New Shape for School Board Races
After all the bitterness generated by redrawing Los Angeles school board district boundaries last summer, the results as the filing deadline passed Monday are that two school board incumbents will run in new but similar districts and two prominent Latinos will square off in a completely redrawn district.
Although 13 other San Fernando Valley residents filed to challenge them, incumbents Julie Korenstein and Mark Slavkin will run in new Valley and Valley-Westside districts created in a shuffle meant to give Latino voters more power.
In what could be a showdown between teacher and administrator interests, Eli Brent, president of the school district’s administrators union, filed late Monday to run against Korenstein, who has been supported by the teachers union.
And across the sprawling Los Angeles Unified School District, the reapportionment effort stands a chance of achieving its goal as two Latinos--both with highly organized campaigns--will compete in a four-person race in District 2. The district includes sections of northeast Los Angeles and the cities southeast of Los Angeles.
Former school board member and one-time Los Angeles City Council candidate Larry Gonzalez has entered the race, along with Victoria Castro, a longtime educator and the principal of Belvedere Junior High School in East Los Angeles.

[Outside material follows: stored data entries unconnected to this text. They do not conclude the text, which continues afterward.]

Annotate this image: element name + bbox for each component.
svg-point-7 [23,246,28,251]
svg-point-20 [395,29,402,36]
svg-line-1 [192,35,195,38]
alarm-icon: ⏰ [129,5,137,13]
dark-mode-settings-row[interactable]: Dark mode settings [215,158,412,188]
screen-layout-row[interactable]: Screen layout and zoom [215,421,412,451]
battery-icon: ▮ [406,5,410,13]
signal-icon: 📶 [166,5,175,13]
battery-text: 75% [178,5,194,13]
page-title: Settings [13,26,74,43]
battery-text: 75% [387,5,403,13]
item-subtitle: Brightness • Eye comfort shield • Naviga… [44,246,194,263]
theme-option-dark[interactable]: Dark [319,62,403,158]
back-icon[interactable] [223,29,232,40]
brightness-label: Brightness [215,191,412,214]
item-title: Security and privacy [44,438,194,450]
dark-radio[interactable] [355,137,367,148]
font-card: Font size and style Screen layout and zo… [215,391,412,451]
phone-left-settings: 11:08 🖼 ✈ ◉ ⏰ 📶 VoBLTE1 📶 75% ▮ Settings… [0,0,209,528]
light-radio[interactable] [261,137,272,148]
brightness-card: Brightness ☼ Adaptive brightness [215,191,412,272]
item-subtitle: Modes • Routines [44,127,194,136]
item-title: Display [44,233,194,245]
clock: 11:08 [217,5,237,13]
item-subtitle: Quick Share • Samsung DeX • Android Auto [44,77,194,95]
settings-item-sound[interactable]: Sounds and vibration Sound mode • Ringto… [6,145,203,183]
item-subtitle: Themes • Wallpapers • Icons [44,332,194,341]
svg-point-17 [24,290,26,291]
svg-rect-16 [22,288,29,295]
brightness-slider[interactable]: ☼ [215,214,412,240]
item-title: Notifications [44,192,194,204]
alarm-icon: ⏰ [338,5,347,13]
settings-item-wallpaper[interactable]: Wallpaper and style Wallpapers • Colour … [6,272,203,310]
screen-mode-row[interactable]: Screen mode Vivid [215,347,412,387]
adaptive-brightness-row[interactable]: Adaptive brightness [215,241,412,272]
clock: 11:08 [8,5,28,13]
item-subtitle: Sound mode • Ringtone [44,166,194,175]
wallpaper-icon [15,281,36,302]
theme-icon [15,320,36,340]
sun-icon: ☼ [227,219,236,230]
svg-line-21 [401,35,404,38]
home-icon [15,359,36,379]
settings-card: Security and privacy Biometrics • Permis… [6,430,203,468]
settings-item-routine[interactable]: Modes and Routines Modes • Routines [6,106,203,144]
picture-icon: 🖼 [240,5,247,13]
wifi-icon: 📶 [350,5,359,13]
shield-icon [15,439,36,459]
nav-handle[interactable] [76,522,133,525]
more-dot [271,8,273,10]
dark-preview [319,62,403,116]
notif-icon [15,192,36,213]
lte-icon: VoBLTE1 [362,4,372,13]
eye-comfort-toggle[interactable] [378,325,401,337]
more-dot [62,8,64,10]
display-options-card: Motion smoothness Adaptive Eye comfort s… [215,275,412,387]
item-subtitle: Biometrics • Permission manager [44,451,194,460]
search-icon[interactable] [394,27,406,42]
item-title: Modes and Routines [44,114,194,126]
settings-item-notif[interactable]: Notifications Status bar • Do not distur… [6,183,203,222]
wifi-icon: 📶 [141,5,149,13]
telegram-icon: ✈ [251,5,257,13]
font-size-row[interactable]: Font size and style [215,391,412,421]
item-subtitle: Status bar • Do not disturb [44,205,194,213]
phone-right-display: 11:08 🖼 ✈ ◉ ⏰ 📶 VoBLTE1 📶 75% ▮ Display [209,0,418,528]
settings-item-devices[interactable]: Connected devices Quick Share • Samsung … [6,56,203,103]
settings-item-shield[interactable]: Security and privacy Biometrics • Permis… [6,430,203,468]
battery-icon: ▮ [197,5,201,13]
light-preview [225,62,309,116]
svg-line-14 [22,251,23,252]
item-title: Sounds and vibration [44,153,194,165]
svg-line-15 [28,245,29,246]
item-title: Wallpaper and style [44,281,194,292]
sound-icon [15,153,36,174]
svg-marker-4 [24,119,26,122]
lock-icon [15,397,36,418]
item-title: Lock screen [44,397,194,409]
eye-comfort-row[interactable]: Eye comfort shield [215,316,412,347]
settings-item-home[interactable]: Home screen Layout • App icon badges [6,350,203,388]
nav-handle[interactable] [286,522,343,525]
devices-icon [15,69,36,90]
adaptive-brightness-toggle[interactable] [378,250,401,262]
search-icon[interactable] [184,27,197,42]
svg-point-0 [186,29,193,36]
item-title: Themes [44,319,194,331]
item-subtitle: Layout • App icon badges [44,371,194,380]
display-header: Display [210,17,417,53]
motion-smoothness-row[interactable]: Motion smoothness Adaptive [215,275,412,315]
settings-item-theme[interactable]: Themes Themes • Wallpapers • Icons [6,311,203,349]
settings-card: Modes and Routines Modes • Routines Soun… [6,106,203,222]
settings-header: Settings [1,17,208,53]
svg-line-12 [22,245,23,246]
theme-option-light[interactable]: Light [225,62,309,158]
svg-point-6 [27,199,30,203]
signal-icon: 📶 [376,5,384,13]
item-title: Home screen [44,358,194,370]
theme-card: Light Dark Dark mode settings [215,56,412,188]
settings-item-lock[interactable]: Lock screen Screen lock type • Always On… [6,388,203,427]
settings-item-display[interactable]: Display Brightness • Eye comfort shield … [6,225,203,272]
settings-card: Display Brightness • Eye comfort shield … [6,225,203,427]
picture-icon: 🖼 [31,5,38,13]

Gonzalez said he is seeking office at the urging of a Latino parents group. Group members believe his school and business expertise will serve them well, he said. If elected, he does not intend to resign from his job as station manager at KMEX television, he said.
Castro, 47, predicted that she will face stiff opposition from Gonzalez. She said she intends to run a “community campaign” stressing the importance of greater power for parents and teachers in local school affairs, parental involvement and campus safety in heavily overcrowded schools in District 2.
Another District 2 candidate is Zada Willene Cooper, an education activist from South Gate. She could not be reached for comment. Gale Shangold, a meatpacker who lives in Los Angeles, will also run.
Korenstein and Slavkin last week announced their intentions to seek election in two new districts in April.
Korenstein, a longtime Porter Ranch resident who recently purchased a Tarzana condominium so she would have a home in the new district, has submitted her name for the mid-Valley seat being vacated by veteran board member Roberta Weintraub. The district includes more than half of the West Valley constituency that Korenstein represented before the district boundaries were redrawn last July.
“I feel like I’m coming home,” she said Monday. “District 6 is 60% of my old district that I represented for more than five years.”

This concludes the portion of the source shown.